Future Tense

The Problem With the FBI’s Plan To “Wiretap” Online Communications

The FBI wants the ability to “wiretap” online communications services like Skype.

Photo Illustration by Mario Tama/Getty Images

With more people than ever now talking online as opposed to over the phone, it has become increasingly difficult for authorities to snoop on conversations. So the FBI—which says its ability to wiretap communications is “going dark”—wants to change the law, forcing companies like Facebook and Google to build “backdoors” that could be used to conduct surveillance.

As CNET reported last week, the FBI has been asking Internet companies not to oppose a proposal that would amend the Communications Assistance for Law Enforcement Act. The amendment would make it mandatory for social-networking Web sites and providers of voice over IP (such as Skype), instant messaging, and email to ensure their products are “wiretap-friendly.” At the moment, U.S. security agencies don’t have any simple, wholesale “backdoor” solution they can quickly tap into (provided a warrant has been issued) as they can a mobile phone or landline network. And that’s what the FBI wants to change (as do British authorities).

It has long been rumored that some services, like Skype, already provide law enforcement with a wiretapping backdoor, but reports from countries including Germany and Switzerland have shown that infecting a computer with Trojan horse-style spyware is still often necessary.
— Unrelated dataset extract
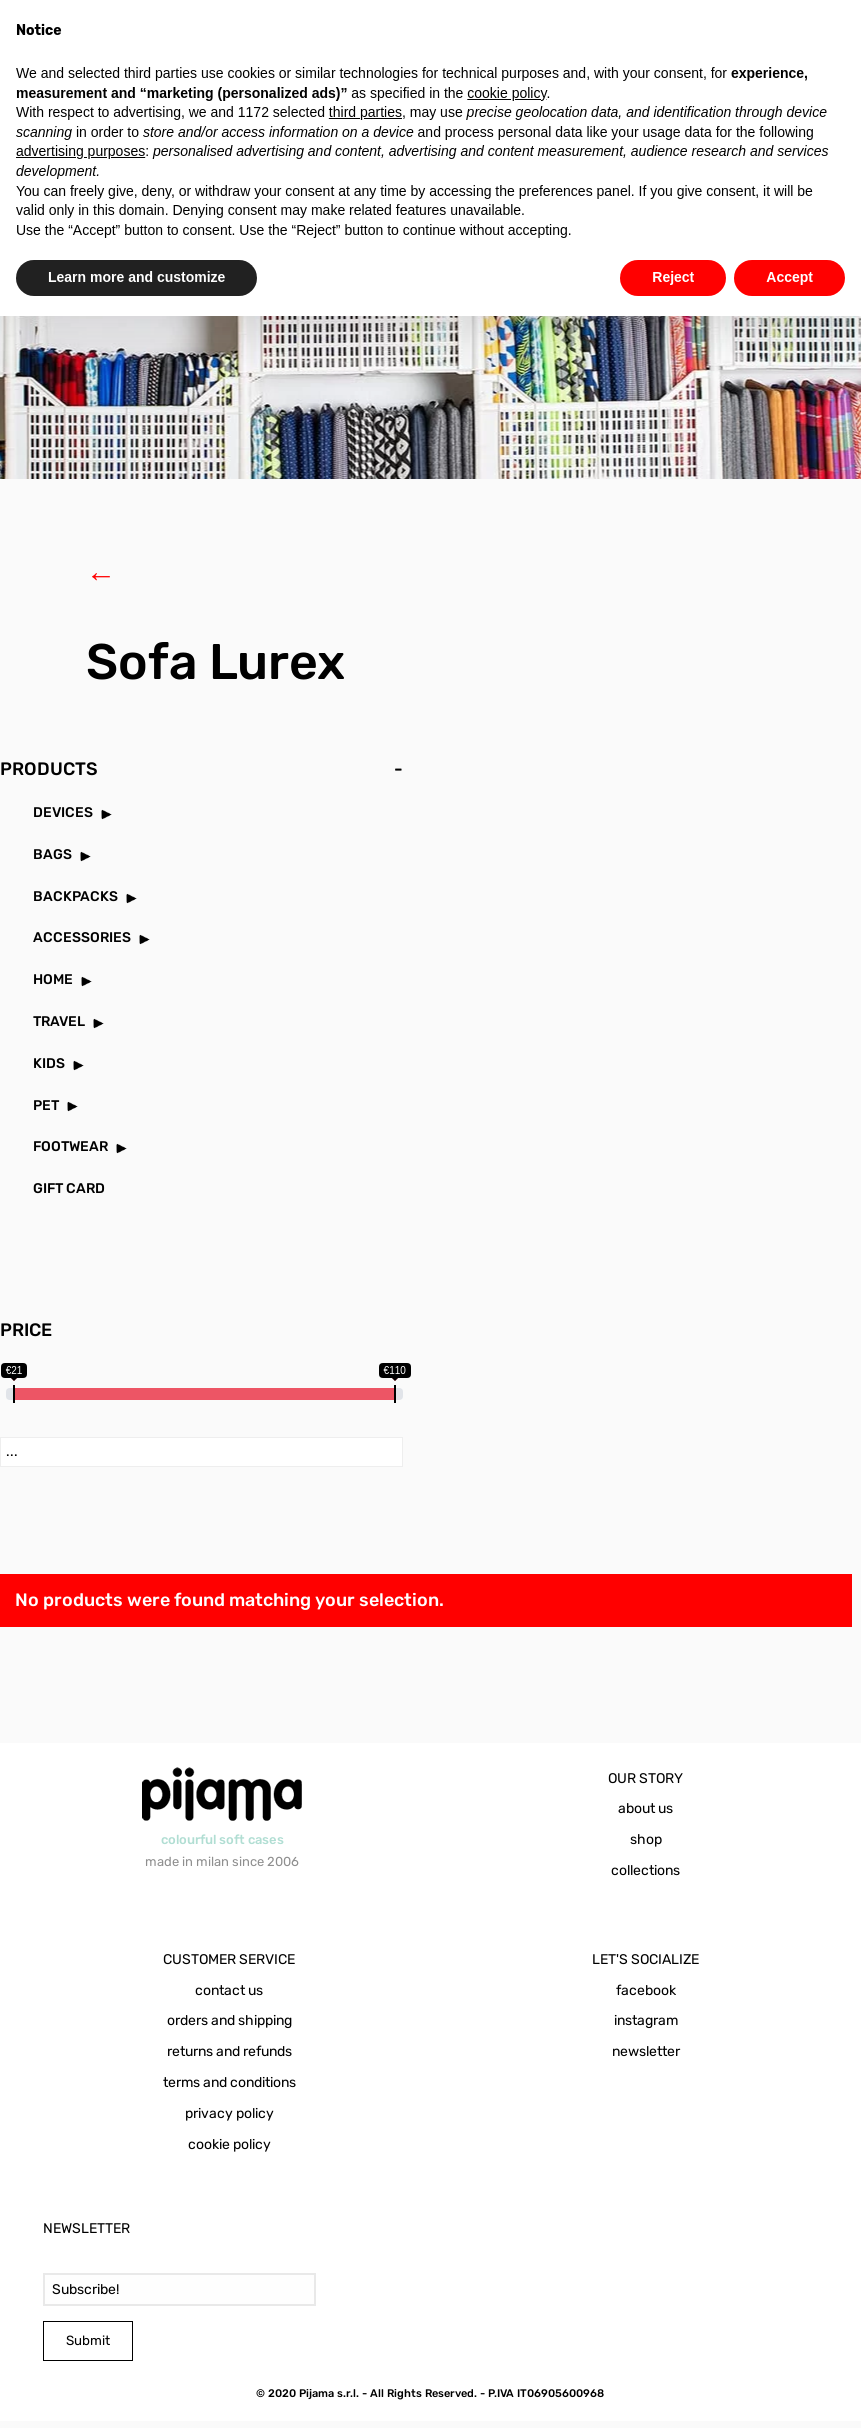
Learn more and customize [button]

“From the FBI’s perspective, expanding CALEA to cover VoIP, Web e-mail, and social networks isn’t expanding wiretapping law,” CNET’s Declan McCullagh writes. “If a court order is required today, one will be required tomorrow as well. Rather, it’s making sure that a wiretap is guaranteed to produce results.”

Unsurprisingly, however, that’s not how privacy and civil liberties advocates see it. After the CNET story broke Friday, Salon’s Glenn Greenwald drew comparisons between the proposed surveillance expansion and ubiquitous monitoring programmes carried out by authoritarian rulers in the Middle East. The rationale underpinning it, Greenwald wrote, is “that it is intolerable for any human interaction to take place beyond the prying eyes and ears of the government.”

Former National Security Agency executive Thomas Drake agrees. The whistle-blower, who was charged in 2010 after leaking information about an eavesdropping program to the Baltimore Sun, posted on Twitter, “[They] want to do what they are already doing—just make it easier. Secret surveillance & monitoring for profiling & tracking=control.”

One enterprising innovator recently vowed to start a new “surveillance proof” Internet provider “dedicated to privacy, using ubiquitous encryption.”

If that’s true, perhaps increased levels of digital surveillance could prove counter-productive. If the Internet becomes a place where people are concerned their communications are being monitored, they will simply take steps to avoid it. Greater numbers may begin to adopt encrypted methods of communication in conjunction with anonymizing tools such as Tor. People plotting crimes will vanish deeper underground. Even with a backdoor wiretapping capability enabled across the Internet, the FBI’s “going dark” problem will not disappear.